Die AfD ist keineswegs so unkollegial, wie es die Medien darstellen

Foto: Stefan Groß

Wahrhaftigkeit, Streitkultur, trotz Machtkämpfen, Enttäuschungen und Verletzungen persönliche Wertschätzung und gegenseitige Achtung, aufeinander zugehen und Versöhnung gibt es nicht in der Politik? Vielleicht ja doch.

Frauke Petry entmachtet?

Überall wurde gestern berichtet, die AfD hätte ihre Vorsitzende „entmachtet“. Die Partei sei „gespalten“, sie wäre „nach rechts gerückt“. Richtig ist: ja, der Antrag von Frauke Petry, der meiner Ansicht nach eine völlig unnötige und kontraproduktive Phantom-Debatte eröffnet hätte, wurde von den Delegierten abgelehnt und von der Tagesordnung genommen.

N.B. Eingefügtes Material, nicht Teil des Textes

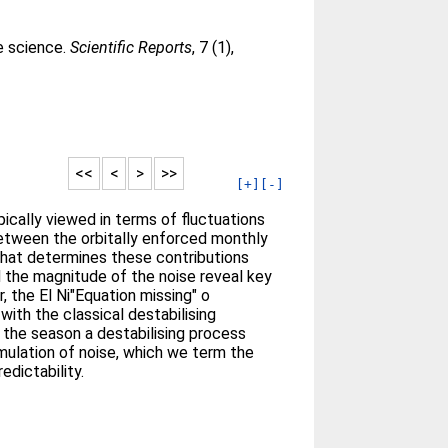
te science.
Scientific Reports
, 7 (1),
<<
<
>
>>
[+]
[-]
typically viewed in terms of fluctuations
between the orbitally enforced monthly
that determines these contributions
d the magnitude of the noise reveal key
, the El Ni"Equation missing" o
with the classical destabilising
 the season a destabilising process
mulation of noise, which we term the
edictability.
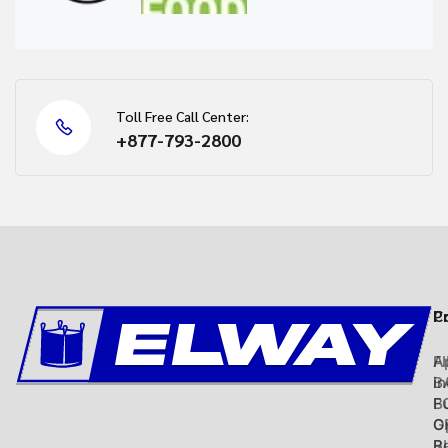
Toll Free Call Center:
+877-793-2800
C
P
Ap
F
in
B
B
F
O
G
R
B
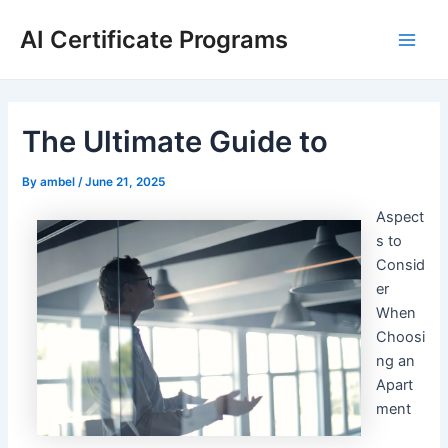
Skip
AI Certificate Programs
to
Main
content
Men
The Ultimate Guide to
By
ambel
/
June 21, 2025
Aspect
s to
Consid
er
When
Choosi
ng an
Apart
ment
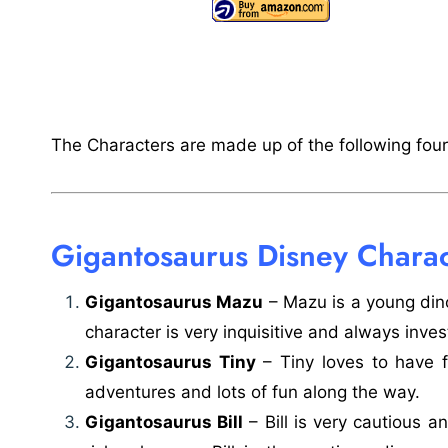
The Characters are made up of the following four 
Gigantosaurus Disney Charac
Gigantosaurus Mazu
– Mazu is a young din
character is very inquisitive and always inves
Gigantosaurus Tiny
– Tiny loves to have 
adventures and lots of fun along the way.
Gigantosaurus Bill
– Bill is very cautious 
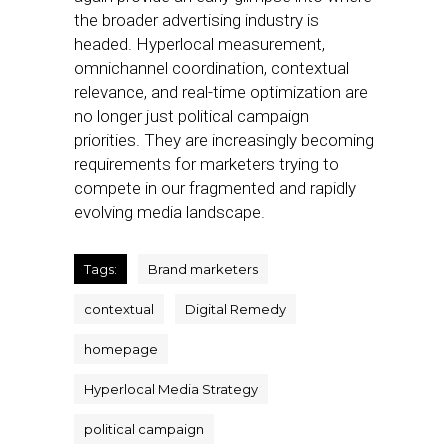
the broader advertising industry is
headed. Hyperlocal measurement,
omnichannel coordination, contextual
relevance, and real-time optimization are
no longer just political campaign
priorities. They are increasingly becoming
requirements for marketers trying to
compete in our fragmented and rapidly
evolving media landscape.
Tags:
Brand marketers
contextual
Digital Remedy
homepage
Hyperlocal Media Strategy
political campaign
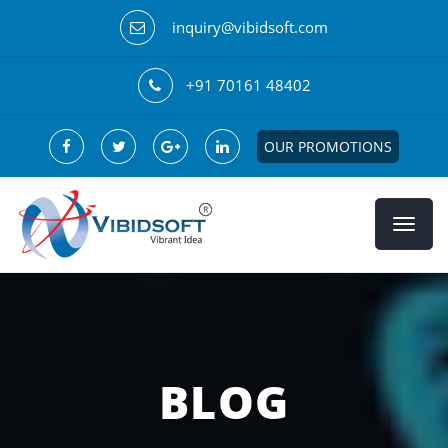
inquiry@vibidsoft.com
+91 70161 48402
OUR PROMOTIONS
BLOG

Ja, dadurch wurde die Parteivorsitzende etwas geschwächt und das war für sie persönlich emotional sicher ein schwerer Rückschlag, war es ihr doch wichtig, diese Diskussion jetzt zu diesem Zeitpunkt zu führen. Richtig ist auch, dass sie selbst die Konsequenzen daraus zog und unter diesen Umständen nicht als Spitzenkandidatin für die Bundestagswahl zur Verfügung stehen wollte. Und ja, das ist etwas ungewöhnlich, dass die beiden Parteispitzen, Petry und Meuthen, aus unterschiedlichen Gründen nicht zum Wahlkampf-Spitzenteam gehören.

Versöhnung statt Spaltung

Das Ganze zeigt aber auch noch etwas anderes. Es zeigt erstens, dass die AfD nicht wie die CDU ein reiner Klatsch-Verein ist, der der Parteisprecherin respektive -vorsitzenden immer und überall blindlings folgt. Es zeigt zweitens auch, dass es in der AfD zumindest weniger um Personen und persönliche Karrieren geht als in anderen Parteien und die Sache mehr im Vordergrund steht. Drittens zeigt es ferner, dass auch die Parteiführung mal Fehler machen kann, ohne gleich verstoßen zu werden.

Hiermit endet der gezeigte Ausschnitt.